Tout contact rompu avec M-A. La vraie raison : ce feu où j’ai jeté mes carnets. Pas tant pour leur contenu que pour le sacrifice. La perte inconsolable. Le chantage — réel ou imaginaire. “Écrire ou vivre.”

Pas de rancune. L’incompréhension, l’égoïsme — le sien, le mien. Ce jour-là j’ai cru tout perdre. Vingt ans sans écrire. J’ai choisi de vivre, et ce fut un calvaire. Plus de filet, plus d’amortisseur. J’ai dévalé ces années à m’en cabosser le corps entier.

M-A, j’espère, vit la vie qu’elle voulait. Moi, il m’arrive d’avoir envie de tout détruire. Appuyer sur “suppr”. M’effacer. Juliet n’aide pas. Ni ce crépuscule de septembre.

Le silence, je le supporte. C’est l’impossibilité de parler qui m’écrase.

Tout contact rompu avec M. Je n’ai pas envie de nouvelles. La curiosité se lève, retombe en dégoût. L’affection reste, étouffée.

Perdre le contact est ma spécialité. Je n’attends pas qu’on m’écrive. C’est une discipline. Une préparation. On meurt seul.

De Juliet j’ai retenu l’ennui. Lire la même chose, sans fin, sous tant de formes. Aussitôt la peur que mes textes fassent pareil.

Ce qu’il manque — et je n’ai pas le droit de dire “il manque” — ce sont les moments quotidiens, pris dans la réalité. Trop rares.

C’est ce que j’aime chez Léautaud, chez Calaferte : l’attendrissement, les animaux, les colères, les injustices. Un visage humain qui traverse. Dans Ténèbres en Terre froide, rien de tout cela.

Je me souviens de G., et de M.H lorsqu’elles parlaient de Juliet. Cette emprise qu’elles convoquaient sous couvert de sentiments maternels. C’était leur écrivain, comme on aurait pu dire c’était leur enfant. Détestable.

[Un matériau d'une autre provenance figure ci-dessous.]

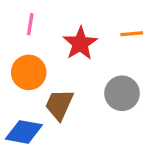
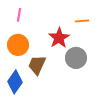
red star: (80, 43) -> (59, 38), moved
blue diamond: (24, 132) -> (15, 82), turned -65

Comme ces mères qui veulent garder leurs fils pour elles seules. Leur victoire : qu’aucune autre femme ne puisse jamais les remplacer. À moins que les fils ne se retournent, les massacrent pour en finir.

Inventaire des violences. Toujours le même chemin. Pas de nostalgie. Juste une énergie perdue, une résistance qui tourne à vide.

Ne pas avoir écrit pendant vingt ans explique sans doute le décalage que je ressens avec ceux qui se targuent d’écrire. Comme si ce silence avait été un passage obligé. Ce qui est sûrement idiot.

J’ai laissé Juliet pour Bernhard. Perturbations. Un médecin et son fils traversent une région autrichienne, croisent des figures de folie et de ruine. Le livre culmine dans la logorrhée du prince Saurau, enfermé dans son château.

Je l’avais lu dans les années 80. Cette fois, en le reprenant, une sensation étrange : comme une mise au point télémétrique. On croit atteindre la netteté, puis tout se brouille.

Relire est essentiel. Relire autrement, encore plus.